Penderitaan bukan hanya fisik tapi keseluruhan diri. Ada orang dewasa dengan tega memberikan iming-iming uang agar dia bisa menyodomi anak-anak. Membayar sekian puluh ribu agar bisa memperawani seorang gadis kecil. Pelecehan seksual dari teman yang lebih kuat. Mereka juga menerima perlakuan tidak adil dalam bidang hukum. Sewaktu-waktu aparat keamanan dengan kekuasaannya sebagai penjaga keamanan memukul dengan gagang pestol, menghancurkan gitar, menendang, menampar dan perlakuan kasar lainnya. Belum lagi stigmata yang ditancapkan oleh masyarakat terhadap mereka, sehingga tidak jarang mereka dianggap sebagai mahluk yang harus dihindari dan rendah. Tidak bermartabat.

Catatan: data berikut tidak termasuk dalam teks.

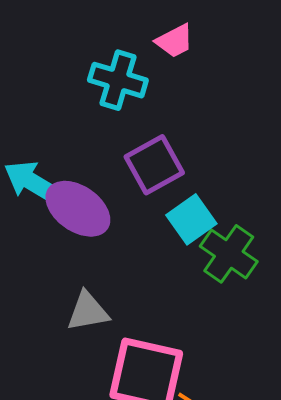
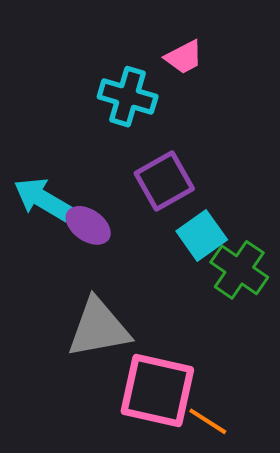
purple ellipse: (78, 209) -> (88, 225), size x0.7
gray triangle: (88, 311) -> (99, 328), size x1.5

Banyak anak telah kehilangan masa kanak-kanak yang indah. Kehilangan dunia kanak-kanak. Mereka dipaksa memasuki suatu dunia yang sangat asing bagi mereka. Dunia yang penuh dengan kekerasan dan perjuangan. Dunia penindasan dan pelecehan martabat mereka sebagai manusia. Dunia yang menghilangkan kasih dari lembaran hidup dan menggantinya dengan dendam dan kejahatan. Dunia yang menggantikan tawa dengan tangisan pedih dalam hati dan mimpi buruk. Dunia permainan yang diracuni dengan perjudian dan keinginan memenangkan suatu pertandingan secara tidak sehat. Kasih dan persahabatan yang tulus diubah menjadi cinta seksual. Dunia yang mengajarkan siapa yang kuat dia bisa berkuasan. Dunia yang menghalalkan bahkan memaksa mereka untuk melakukan kekerasan.

Aan dan kawan-kawan akan terus dipaksa menelan dan bergulat dengan kekerasan dunia saat ini. Aku bayangkan anak-anak seusia Aan pada jamanku kanak-kanak. Meski keluargaku miskin dan tinggal di perkampungan miskin, aku masih bisa menikmati masa kanak-kanak. Kami pernah juga tawuran antar teman, tapi itu sangat jarang sekali. Kami masih bisa menikmati permainan kelereng, benteng-bentengan, panda, sepak tekong, dan permainan bersama lainnya bahkan kadang sampai malam hari setelah belajar. Aku membantu orang tuaku, tapi tidak separah Aan dan teman-temannya. Saat SD pun kami sudah saling mengolok si Budi pacarnya Dian, tapi kami tidak pernah membayangkan seks atau pelacuran. Kami pernah mencuri mangga dan jambu milik tetangga, mandi di tambak ikannya orang tapi belum pernah berurusan dengan polisi. Kami baca koran dan majalah, tapi belum pernah baca "buku putih" dan koran yang membahas tehnik-tehnik bersenggama. Kami nonton film kartun, tapi belum pernah nonton film XXX dan kekerasan yang sangat mengerikan yang saat ini banyak beredar. Kami masih sering beramai-ramai pergi ke mushola untuk sholat atau mendengarkan ibu mendongeng tentang kancil nyolong timun.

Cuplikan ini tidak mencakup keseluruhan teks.